How come the orbital that is theoretically made up of the 2s of Be and the anti-bonding molecular orbital of H2 not exist as one of the orbitals? In theory, this molecular orbital would have a net 0 of bonding or antibonding interactions - similar to the net 0 interactions of the "antisymmetric end for end" H3 orbital you described above. Yet in H3 this molecular orbital is present while in BeH2 it is not.

That is my main misunderstanding. I understand where the 6 correct orbitals of BeH2 come from, but I am not sure why some others do no exist while a similar orbital in H3 can.

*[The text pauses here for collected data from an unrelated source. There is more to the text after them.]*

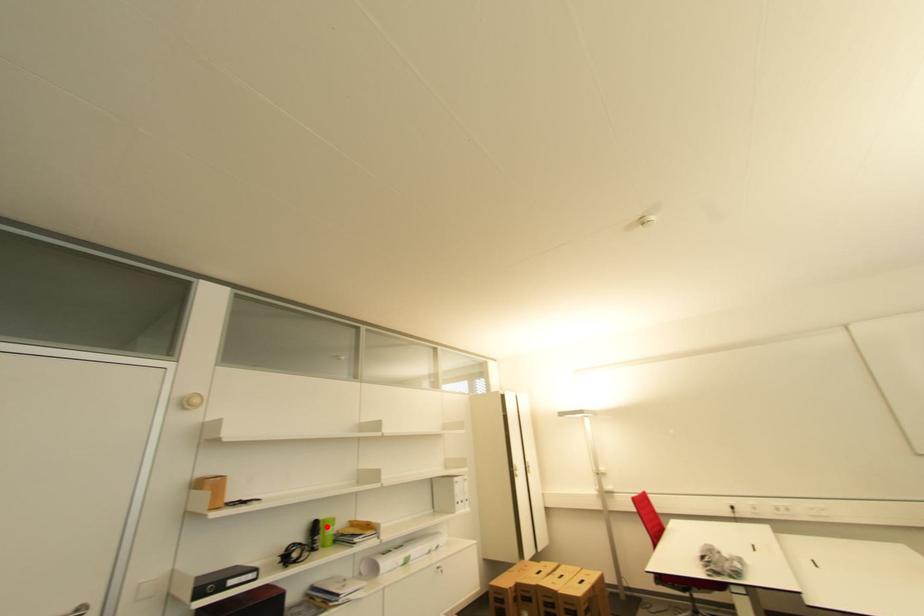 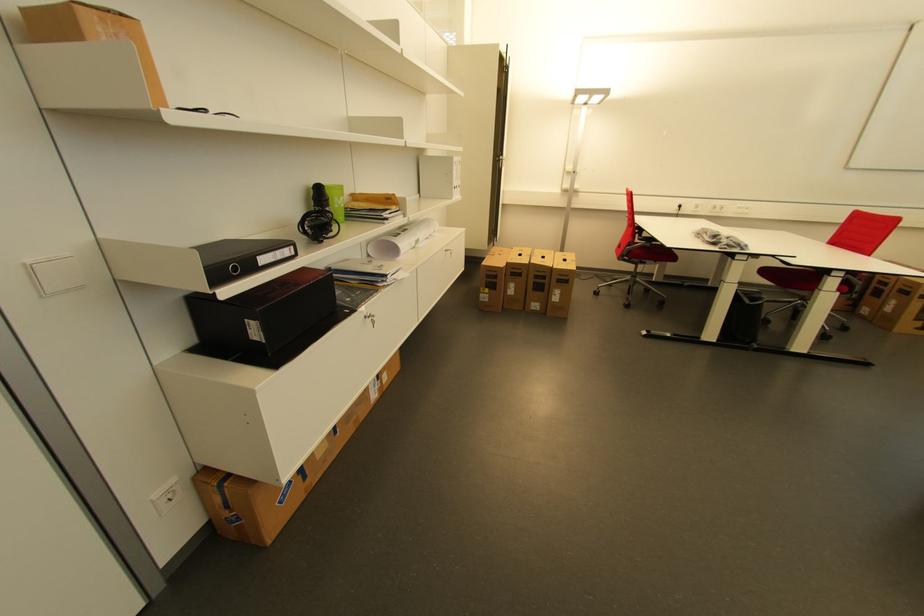 Where in the second image is the point corresponding to the highlighted location from the first image?

(333, 193) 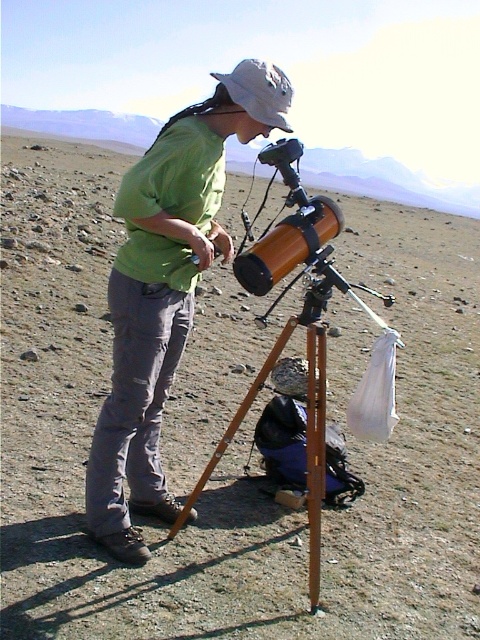 You are an astronomer planning to adjust the telescope setup. You need to place a protective cover over the green matte shirt at center and the wooden tripod at center. Which object requires a larger cover in terms of height?

The green matte shirt at center requires a larger cover because it is much taller than the wooden tripod at center.

You are an astronaut preparing for a spacewalk and need to ensure all equipment is properly secured. Looking at the image, which object is positioned higher relative to the other between the green matte shirt at center and the white fabric baseball hat at upper center?

The white fabric baseball hat at upper center is positioned higher than the green matte shirt at center. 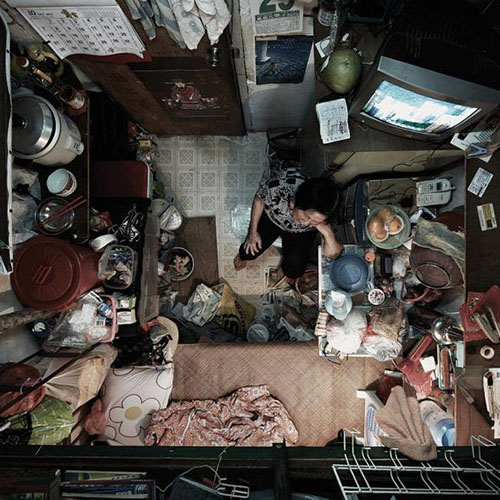 Help me find where you hang clothes in the image by pointing to them. Your answer should be formatted as a list of tuples, i.e. [(x1, y1), (x2, y2), ...], where each tuple contains the x and y coordinates of a point satisfying the conditions above.

[(349, 433), (368, 447), (394, 451), (449, 451), (480, 442)] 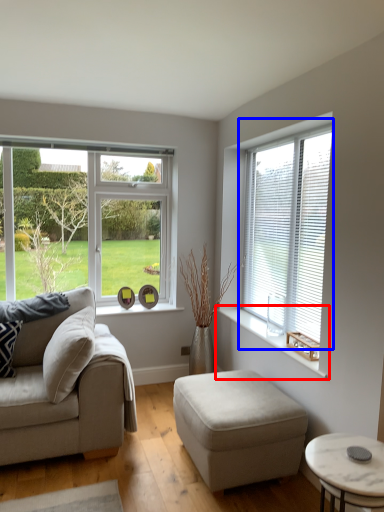 Question: Among these objects, which one is farthest to the camera, window sill (highlighted by a red box) or window (highlighted by a blue box)?

Choices:
 (A) window sill
 (B) window

Answer: (B) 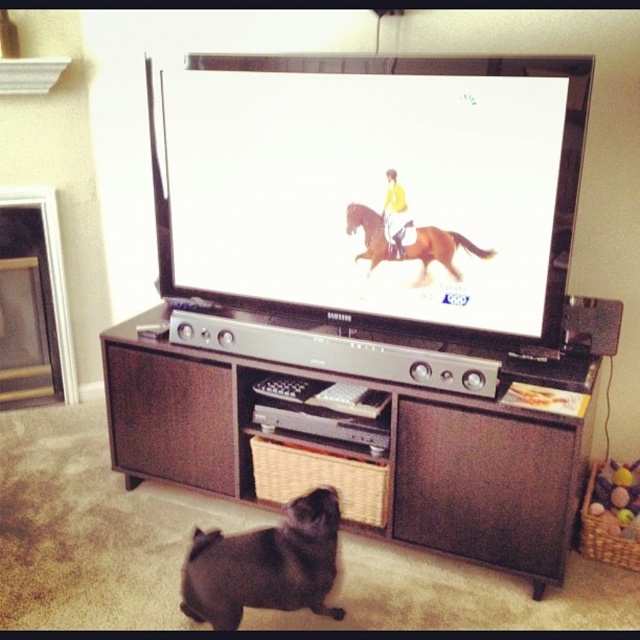 You are trying to hang a picture frame that is 1 meter wide on the wall behind the entertainment unit. The frame must be centered between the white glossy screen at center and the brown glossy horse at center. Can the frame fit between them without overlapping either object?

The white glossy screen at center is wider than the brown glossy horse at center. To determine if the 1 meter wide picture frame can fit between them when centered, we need to know the distance between the two objects. However, the provided information only states their relative sizes, not their spacing. Without knowing the actual distance between them, it is impossible to confirm if the frame will fit without overlapping.

You are standing in front of the television and need to locate the brown glossy horse at center. According to the scene description, where exactly is the brown glossy horse positioned relative to the TV stand?

The brown glossy horse at center is located at point coordinates (410, 243) relative to the TV stand. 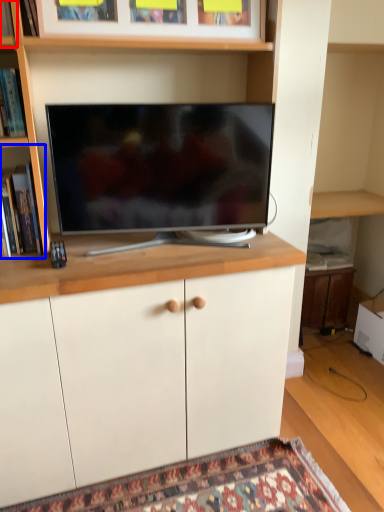 Question: Which of the following is the farthest to the observer, shelf (highlighted by a red box) or shelf (highlighted by a blue box)?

Another way to phrase my question:

How come (when we combine atomic orbitals for BeH2) we disregard

ψ(H1 1s)-ψ(Be 2s)-ψ(H2 1s)

because it violates symmetry of the molecule and has partial bonding and antibonding characteristics, when a similar MO in H3 also has partial bonding and antibonding characteristics?

 

[DrDu]

As Be has also 2p orbitals, the wavefunction antisymmetric in H1 and H2 can be written as
ψ(H1 1s)+aψ(Be 2s)}+bψ(Be 2p_x)-ψ(H2 1s)
Like in H_3, the coefficient a of the 2s orbital of Be will be zero. So there is no difference between the two molecules. In fact, also in H_3 the orbital will have some p2_x admixture on the central hydrogen atom. However, as 2p_x is energetically much higher than 1s, this admixture will be small.

 

[JohnRC]

As Be has also 2p orbitals, the wavefunction antisymmetric in H1 and H2 can be written as
ψ(H1 1s)+aψ(Be 2s)}+bψ(Be 2p_x)-ψ(H2 1s)
Like in H_3, the coefficient a of the 2s orbital of Be will be zero. So there is no difference between the two molecules. In fact, also in H_3 the orbital will have some p2_x admixture on the central hydrogen atom. However, as 2p_x is energetically much higher than 1s, this admixture will be small.

A possible point of confusion here -- DrDu has used a different axis system where he has taken the axis of cylindrical symmetry -- the axis along the line of the three atoms in the molecule as the x-axis. I have taken that direction as the z-axis. His 2px is my 2pz (the usual convention is to take the axis of maximum symmetry as the z-axis).

from 1bird9stones:

Another way to phrase my question:

How come (when we combine atomic orbitals for BeH2) we disregard

ψ(H1 1s)-ψ(Be 2s)-ψ(H2 1s)

because it violates symmetry of the molecule and has partial bonding and antibonding characteristics, when a similar MO in H3 also has partial bonding and antibonding characteristics?

Another way to phrase my answer:

Unlike the case for BeH₂, there is no valence orbital on H2 in H₃ that is antisymmetric end-to-end, so there is no other orbital to interact with ψ(H1 1s)-ψ(H3 1s)

The antisymmetric orbital in H₃ involves zero contribution from ψ(H2 1s), just as the antisymmetric orbitals in BeH₂ involve zero contribution from ψ(Be 2s).

 

[DrDu]

Yes you are right, I have assumed the axis that passes through the three nuclei to be the x-axis.